Music Bugle – Who are you listening to right now, music-wise?

Cade Hoppe – I have so many artists in my general rotation, but I’ve had a lot of Coldplay, The 1975 and Holly Humberstone on repeat.

Music Bugle – What do you enjoy the most about your style of music? 

Cade Hoppe – At this point, I’m very confident in what feels like my sound, even if it isn’t necessarily something I’ve done before. What I love most about my style, I guess, is that it feels different, yet somehow still feels influenced by my favorite artists. It feels like mine.

Music Bugle – What was it like putting together your debut EP ‘Tell Me How It’s Worth It’? 

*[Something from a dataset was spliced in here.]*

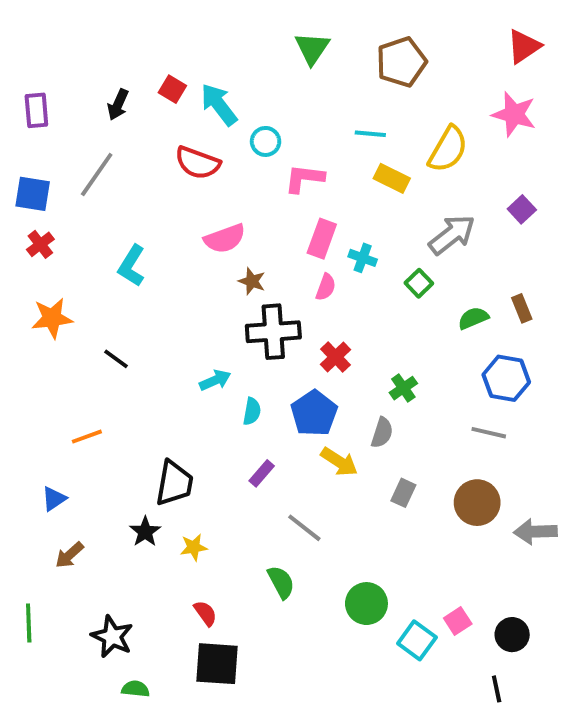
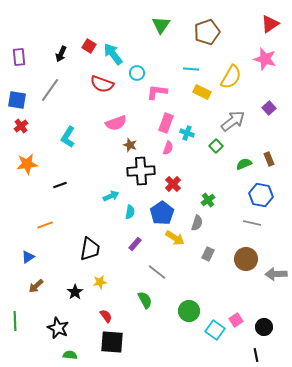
black line: (116, 359) -> (60, 185), turned -56
black star: (145, 532) -> (75, 292), moved

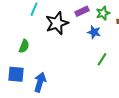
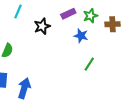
black star: (57, 23) -> (42, 26), size x0.7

Cade Hoppe – I remember “Loverly High” was the first song I wrote and brought in to produce with James Harper. It was right after I decided to fully pursue music and take a year off school, so I was writing all the time. I just brought in the best songs I wrote and we made records, then I released them pretty much chronologically. Putting the EP together was easy because the songs already told the story of that first year of pursuing music and starting/ending relationships.

Music Bugle – Do you feel social media helps musicians or hurts them? 

Cade Hoppe – I think if you put any piece of yourself online and submit it to public opinion, it’s going to affect you in some way. If your goal is to carefully tailor your personality or brand to be what has the most viral potential, then the constant validation checks might be helpful to you; if your goal is finding your own true voice as an artist and being as authentic as possible, it’s going to hurt. It all just depends what kind of artist you want to be, but I do think that even the briefest visits to social media platforms will alter your creative process. For me, I try to be aware of how and why I’m using it – it’s the mindless use that really starts to break you down.

Music Bugle – Where do you go when you need a mental health break?

Cade Hoppe – I love going to the movies.  I love watching movies and TV shows at home, but actually going to the theater to see a new movie will always be my favorite because it takes me away from the world. I’m not tempted to look at my phone or think about responsibilities for those couple hours – there’s nothing better.

Music Bugle – What do you see as the next step for your music career? 

Cade Hoppe – I really want to start moving towards doing music full-time. I’d love to be producing and songwriting for more artists I’m passionate about and I’d love to start touring. I’m mostly trying right now to turn every small step I take into the next big one.

Music Bugle – What are some of your biggest pet peeves that other musicians do that you try not to? 

Cade Hoppe – I think a lot of artists right now are trying to package and sell authenticity in a way that feels contrived or disingenuous. I don’t think their intention is for it to feel that way, but I do think it’s a very fine line to walk and I’m sure I’ve accidentally crossed that line plenty of times  too. Authenticity is really important to me, but it’s become such a loaded buzzword and I try to be aware of that. I think the key is being authentic, rather than trying so hard to be authentic, but when it’s always the center of conversation and you’re constantly thinking about what it means to “be authentic,” it seems to complicate things.

Music Bugle – What’s a quote that motivates you to keep doing what you do?

Cade Hoppe – Rick Rubin has a great quote, “Belief carries disproportional energy.” I love that and it reminds me that actually believing something is good or that it will do well matters more than you think. Creatively, believing in something should always be enough reason to do it.